Data for this exercise Start Marker
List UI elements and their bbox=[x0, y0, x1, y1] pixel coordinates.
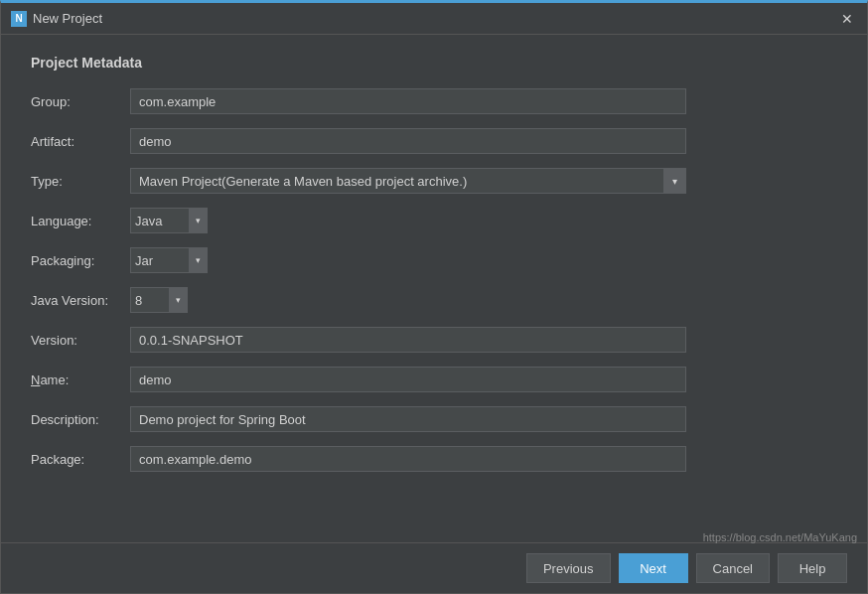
java-version-dropdown-button[interactable]: ▾ bbox=[170, 287, 188, 313]
description-label: Description: bbox=[31, 412, 130, 427]
watermark-text: https://blog.csdn.net/MaYuKang bbox=[703, 531, 857, 543]
previous-button[interactable]: Previous bbox=[526, 553, 611, 583]
package-row: Package: bbox=[31, 446, 837, 472]
type-row: Type: Maven Project (Generate a Maven ba… bbox=[31, 168, 837, 194]
description-input[interactable] bbox=[130, 406, 686, 432]
title-bar-left: N New Project bbox=[11, 11, 102, 27]
type-dropdown-button[interactable]: ▾ bbox=[664, 168, 686, 194]
language-row: Language: Java ▾ bbox=[31, 208, 837, 233]
java-version-select-container: 8 ▾ bbox=[130, 287, 188, 313]
packaging-row: Packaging: Jar ▾ bbox=[31, 247, 837, 273]
dialog-footer: Previous Next Cancel Help bbox=[1, 542, 867, 593]
language-select-value: Java bbox=[130, 208, 190, 233]
description-row: Description: bbox=[31, 406, 837, 432]
version-input[interactable] bbox=[130, 327, 686, 353]
name-label: Name: bbox=[31, 372, 130, 387]
title-bar: N New Project ✕ bbox=[1, 3, 867, 35]
packaging-select-value: Jar bbox=[130, 247, 190, 273]
language-label: Language: bbox=[31, 214, 130, 228]
group-label: Group: bbox=[31, 94, 130, 109]
close-button[interactable]: ✕ bbox=[837, 9, 857, 29]
artifact-input[interactable] bbox=[130, 128, 686, 154]
dialog-title: New Project bbox=[33, 11, 102, 26]
packaging-label: Packaging: bbox=[31, 253, 130, 268]
watermark: https://blog.csdn.net/MaYuKang bbox=[703, 531, 857, 543]
dialog-content: Project Metadata Group: Artifact: Type: … bbox=[1, 35, 867, 542]
group-input[interactable] bbox=[130, 88, 686, 114]
cancel-button[interactable]: Cancel bbox=[696, 553, 770, 583]
type-select-value: Maven Project (Generate a Maven based pr… bbox=[130, 168, 664, 194]
java-version-row: Java Version: 8 ▾ bbox=[31, 287, 837, 313]
packaging-select-container: Jar ▾ bbox=[130, 247, 208, 273]
type-desc-text: (Generate a Maven based project archive.… bbox=[221, 174, 467, 189]
artifact-row: Artifact: bbox=[31, 128, 837, 154]
artifact-label: Artifact: bbox=[31, 134, 130, 149]
new-project-dialog: N New Project ✕ Project Metadata Group: … bbox=[0, 0, 868, 594]
name-row: Name: bbox=[31, 367, 837, 392]
type-select-container: Maven Project (Generate a Maven based pr… bbox=[130, 168, 686, 194]
type-value-text: Maven Project bbox=[139, 174, 221, 189]
packaging-dropdown-button[interactable]: ▾ bbox=[190, 247, 208, 273]
help-button[interactable]: Help bbox=[778, 553, 847, 583]
version-label: Version: bbox=[31, 333, 130, 348]
next-button[interactable]: Next bbox=[619, 553, 688, 583]
section-title: Project Metadata bbox=[31, 55, 837, 71]
language-dropdown-button[interactable]: ▾ bbox=[190, 208, 208, 233]
package-input[interactable] bbox=[130, 446, 686, 472]
name-input[interactable] bbox=[130, 367, 686, 392]
app-icon: N bbox=[11, 11, 27, 27]
java-version-select-value: 8 bbox=[130, 287, 170, 313]
type-label: Type: bbox=[31, 174, 130, 189]
language-select-container: Java ▾ bbox=[130, 208, 208, 233]
group-row: Group: bbox=[31, 88, 837, 114]
java-version-label: Java Version: bbox=[31, 293, 130, 308]
package-label: Package: bbox=[31, 452, 130, 467]
version-row: Version: bbox=[31, 327, 837, 353]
Data for this exercise End Marker
* _Your goal_
Drop the images and repeat the data exactly.

* _Exercise solution_
List UI elements and their bbox=[x0, y0, x1, y1] pixel coordinates.
java-version-dropdown-button[interactable]: ▾ bbox=[170, 287, 188, 313]
description-label: Description: bbox=[31, 412, 130, 427]
watermark-text: https://blog.csdn.net/MaYuKang bbox=[703, 531, 857, 543]
previous-button[interactable]: Previous bbox=[526, 553, 611, 583]
package-row: Package: bbox=[31, 446, 837, 472]
type-row: Type: Maven Project (Generate a Maven ba… bbox=[31, 168, 837, 194]
description-input[interactable] bbox=[130, 406, 686, 432]
title-bar-left: N New Project bbox=[11, 11, 102, 27]
type-dropdown-button[interactable]: ▾ bbox=[664, 168, 686, 194]
language-row: Language: Java ▾ bbox=[31, 208, 837, 233]
java-version-select-container: 8 ▾ bbox=[130, 287, 188, 313]
packaging-row: Packaging: Jar ▾ bbox=[31, 247, 837, 273]
dialog-footer: Previous Next Cancel Help bbox=[1, 542, 867, 593]
language-select-value: Java bbox=[130, 208, 190, 233]
description-row: Description: bbox=[31, 406, 837, 432]
version-input[interactable] bbox=[130, 327, 686, 353]
name-label: Name: bbox=[31, 372, 130, 387]
title-bar: N New Project ✕ bbox=[1, 3, 867, 35]
packaging-select-value: Jar bbox=[130, 247, 190, 273]
language-label: Language: bbox=[31, 214, 130, 228]
group-label: Group: bbox=[31, 94, 130, 109]
close-button[interactable]: ✕ bbox=[837, 9, 857, 29]
artifact-input[interactable] bbox=[130, 128, 686, 154]
dialog-title: New Project bbox=[33, 11, 102, 26]
packaging-label: Packaging: bbox=[31, 253, 130, 268]
watermark: https://blog.csdn.net/MaYuKang bbox=[703, 531, 857, 543]
dialog-content: Project Metadata Group: Artifact: Type: … bbox=[1, 35, 867, 542]
group-input[interactable] bbox=[130, 88, 686, 114]
cancel-button[interactable]: Cancel bbox=[696, 553, 770, 583]
type-select-value: Maven Project (Generate a Maven based pr… bbox=[130, 168, 664, 194]
java-version-row: Java Version: 8 ▾ bbox=[31, 287, 837, 313]
packaging-select-container: Jar ▾ bbox=[130, 247, 208, 273]
type-desc-text: (Generate a Maven based project archive.… bbox=[221, 174, 467, 189]
artifact-row: Artifact: bbox=[31, 128, 837, 154]
artifact-label: Artifact: bbox=[31, 134, 130, 149]
new-project-dialog: N New Project ✕ Project Metadata Group: … bbox=[0, 0, 868, 594]
name-row: Name: bbox=[31, 367, 837, 392]
type-select-container: Maven Project (Generate a Maven based pr… bbox=[130, 168, 686, 194]
type-value-text: Maven Project bbox=[139, 174, 221, 189]
packaging-dropdown-button[interactable]: ▾ bbox=[190, 247, 208, 273]
help-button[interactable]: Help bbox=[778, 553, 847, 583]
version-label: Version: bbox=[31, 333, 130, 348]
next-button[interactable]: Next bbox=[619, 553, 688, 583]
section-title: Project Metadata bbox=[31, 55, 837, 71]
language-dropdown-button[interactable]: ▾ bbox=[190, 208, 208, 233]
package-input[interactable] bbox=[130, 446, 686, 472]
name-input[interactable] bbox=[130, 367, 686, 392]
app-icon: N bbox=[11, 11, 27, 27]
java-version-select-value: 8 bbox=[130, 287, 170, 313]
type-label: Type: bbox=[31, 174, 130, 189]
language-select-container: Java ▾ bbox=[130, 208, 208, 233]
group-row: Group: bbox=[31, 88, 837, 114]
java-version-label: Java Version: bbox=[31, 293, 130, 308]
package-label: Package: bbox=[31, 452, 130, 467]
version-row: Version: bbox=[31, 327, 837, 353]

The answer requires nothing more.